J. S. : Je ne soutiens pas Valls dans cette affaire par loyauté politique, mais par réflexe d’un Français qui a envie que de la France s’aime et non se haïsse. Les extrémistes sont des semeurs de haine. C’était une très bonne idée d’organiser ce qu’aiment les jeunes, c’est à dire un concert, le choix aurait pu être plus consensuel. Mais on est allé chercher la petite bête. Car même avec Johnny Halliday on peut trouver une parole qui ne plaira pas.
C’est avoir transformé en fiel ce qui au départ était du miel. Tout ça c’est parce que la France a mal à la France, avec une sorte de réveil raciste et nationaliste dû à la crise. La France est bloquée, elle a peur, elle a mal et donc elle se replie dans les extrêmes. Tout cela peut conduire à ce qui c’est passé en Autriche. La polémique sur Verdun a été récupérée en premier par l’extrême droite qui savait très bien ce qu’elle faisait, et on s’achemine vers une campagne où le problème identitaire sera un marqueur de la campagne.
RT France : Outre Verdun, ce n’est pas le premier faux pas dans la communication gouvernementale. Comment expliquez ces nombreux couacs ? La politique n’est-elle pas un peu trop gérée par des communicants ?
J. S. : Le gouvernement communique très mal, mais tous les gouvernements communiquent mal à cause de la défiance des Français à leur égard. 80% des Français n’accordent aucune confiance aux politiques et encore moins à ceux qui nous dirigent, 90% des Français jugent leur Président incompétent. Comment voulez vous communiquer quand au départ vous avez une si mauvaise image. L’image a été détruite par les promesses non tenues du départ, à partir de là il n’y a plus de communication possible. Pour que l’émetteur soit entendu, il faut qu’il soit fiable et aimé.

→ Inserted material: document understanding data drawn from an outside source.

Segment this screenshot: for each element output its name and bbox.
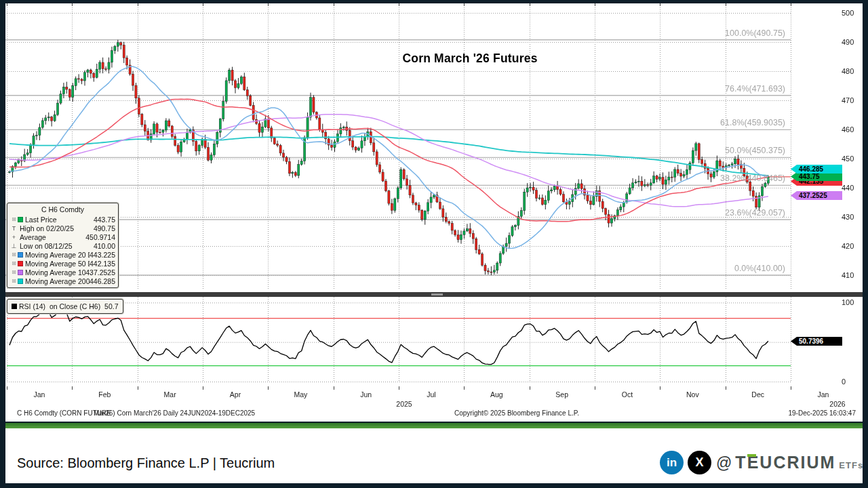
price-legend[interactable]: C H6 Comdty ⊞Last Price443.75THigh on 02… xyxy=(7,203,119,288)
legend-row: ⊞Moving Average 20 Day443.225 xyxy=(10,250,115,259)
month-axis-label: Mar xyxy=(155,390,185,399)
price-axis-tick: 500 xyxy=(842,9,854,17)
legend-value: 443.75 xyxy=(94,216,115,224)
legend-label: Moving Average 50 Day xyxy=(25,260,90,268)
rsi-axis-tick: 100 xyxy=(842,298,854,306)
legend-marker-icon: T xyxy=(10,225,18,232)
fib-level-label: 100.0%(490.75) xyxy=(670,28,785,38)
price-axis-tick: 430 xyxy=(842,213,854,221)
legend-marker-icon: ⊞ xyxy=(10,260,18,266)
post-card: Corn March '26 Futures 50049048047046045… xyxy=(0,0,868,488)
price-legend-rows: ⊞Last Price443.75THigh on 02/20/25490.75… xyxy=(10,215,115,285)
legend-row: +Average450.9714 xyxy=(10,232,115,241)
legend-row: ⊞Moving Average 200 Day446.285 xyxy=(10,277,115,285)
month-axis-label: May xyxy=(285,390,315,399)
legend-value: 443.225 xyxy=(90,251,115,259)
price-axis-tick: 410 xyxy=(842,271,854,279)
rsi-legend-label: RSI (14) on Close (C H6) 50.7396 xyxy=(19,302,119,310)
legend-marker-icon: ⊞ xyxy=(10,278,18,284)
legend-value: 437.2525 xyxy=(85,268,115,277)
price-tag: 446.285 xyxy=(791,165,842,174)
month-axis-label: Nov xyxy=(677,390,707,399)
year-axis-label: 2026 xyxy=(823,400,852,408)
legend-value: 450.9714 xyxy=(85,233,115,241)
legend-label: Last Price xyxy=(25,216,94,224)
legend-value: 446.285 xyxy=(90,277,115,285)
legend-marker-icon: ⊞ xyxy=(10,251,18,258)
status-timestamp: 19-Dec-2025 16:03:47 xyxy=(788,409,856,417)
fib-level-label: 38.2%(440.8465) xyxy=(670,174,785,183)
legend-marker-icon: + xyxy=(10,234,18,241)
rsi-value-tag: 50.7396 xyxy=(791,337,842,346)
price-axis-tick: 450 xyxy=(842,155,854,163)
month-axis-label: Apr xyxy=(220,390,250,399)
price-axis-tick: 420 xyxy=(842,242,854,250)
price-axis-tick: 460 xyxy=(842,125,854,134)
month-axis-label: Aug xyxy=(481,390,511,399)
legend-color-swatch xyxy=(18,252,23,258)
status-copyright: Copyright© 2025 Bloomberg Finance L.P. xyxy=(454,409,579,417)
month-axis-label: Jan xyxy=(24,390,54,399)
fib-level-label: 0.0%(410.00) xyxy=(670,264,785,273)
legend-color-swatch xyxy=(18,217,23,222)
month-axis-label: Sep xyxy=(547,390,577,399)
status-description: Mar26) Corn March'26 Daily 24JUN2024-19D… xyxy=(94,409,255,417)
chart-title: Corn March '26 Futures xyxy=(334,52,606,66)
source-attribution: Source: Bloomberg Finance L.P | Teucrium xyxy=(17,455,275,471)
panel-divider-handle[interactable] xyxy=(431,293,443,296)
legend-value: 410.00 xyxy=(94,242,115,250)
legend-label: Average xyxy=(20,233,85,241)
price-axis-tick: 470 xyxy=(842,96,854,104)
price-axis-tick: 490 xyxy=(842,38,854,46)
legend-marker-icon: ⊞ xyxy=(10,269,18,275)
legend-label: High on 02/20/25 xyxy=(20,224,94,232)
fib-level-label: 23.6%(429.057) xyxy=(670,208,785,218)
price-axis-tick: 480 xyxy=(842,67,854,75)
legend-row: ⊞Moving Average 100 Day437.2525 xyxy=(10,268,115,277)
footer: Source: Bloomberg Finance L.P | Teucrium… xyxy=(5,428,863,483)
price-axis-tick: 440 xyxy=(842,184,854,192)
legend-row: ⊞Moving Average 50 Day442.135 xyxy=(10,259,115,268)
legend-label: Moving Average 20 Day xyxy=(25,251,90,259)
month-axis-label: Feb xyxy=(90,390,119,399)
rsi-legend[interactable]: RSI (14) on Close (C H6) 50.7396 xyxy=(7,299,123,314)
legend-label: Moving Average 200 Day xyxy=(25,277,90,285)
legend-color-swatch xyxy=(18,279,23,284)
legend-color-swatch xyxy=(18,270,23,275)
month-axis-label: Dec xyxy=(743,390,773,399)
month-axis-label: Jun xyxy=(351,390,381,399)
x-twitter-icon[interactable]: X xyxy=(688,451,711,474)
month-axis-label: Oct xyxy=(612,390,642,399)
teucrium-name: TEUCRIUM xyxy=(735,453,835,472)
legend-row: ⊞Last Price443.75 xyxy=(10,215,115,224)
rsi-swatch-icon xyxy=(12,304,17,309)
price-tag: 437.2525 xyxy=(791,191,842,200)
legend-value: 490.75 xyxy=(94,224,115,232)
price-legend-title: C H6 Comdty xyxy=(10,205,115,215)
at-symbol: @ xyxy=(716,454,732,472)
fib-level-label: 76.4%(471.693) xyxy=(670,84,785,94)
legend-label: Low on 08/12/25 xyxy=(20,242,94,250)
fib-level-label: 61.8%(459.9035) xyxy=(670,118,785,127)
month-axis-label: Jul xyxy=(416,390,446,399)
legend-row: ⊥Low on 08/12/25410.00 xyxy=(10,241,115,250)
rsi-axis-tick: 0 xyxy=(842,378,846,386)
legend-color-swatch xyxy=(18,261,23,266)
green-divider xyxy=(5,423,863,428)
teucrium-green-accent xyxy=(747,454,756,457)
linkedin-icon[interactable]: in xyxy=(660,451,684,474)
legend-label: Moving Average 100 Day xyxy=(25,268,85,277)
month-axis-label: Jan xyxy=(808,390,838,399)
bloomberg-chart: Corn March '26 Futures 50049048047046045… xyxy=(5,3,863,422)
panel-divider[interactable] xyxy=(5,292,863,297)
legend-marker-icon: ⊥ xyxy=(10,243,18,249)
fib-level-label: 50.0%(450.375) xyxy=(670,146,785,155)
etfs-label: ETFs xyxy=(839,460,863,470)
legend-value: 442.135 xyxy=(90,260,115,268)
teucrium-wordmark: @ TEUCRIUM ETFs xyxy=(716,453,863,472)
year-axis-label: 2025 xyxy=(389,400,419,408)
legend-row: THigh on 02/20/25490.75 xyxy=(10,224,115,232)
legend-marker-icon: ⊞ xyxy=(10,216,18,222)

Tous les gouvernements communiquent mal à cause de la défiance des Français à leur égard
Quand on est à un an d’une élection, et dans un moment aussi dramatique pour la France, la meilleure façon de communiquer c’est le silence radio. Il ne faut pas donner des bâtons pour se faire battre. Les politiques ont eu de tort de se faire la course à la petite phrase dans cette affaire là, tout le monde aurait du respecter nos morts.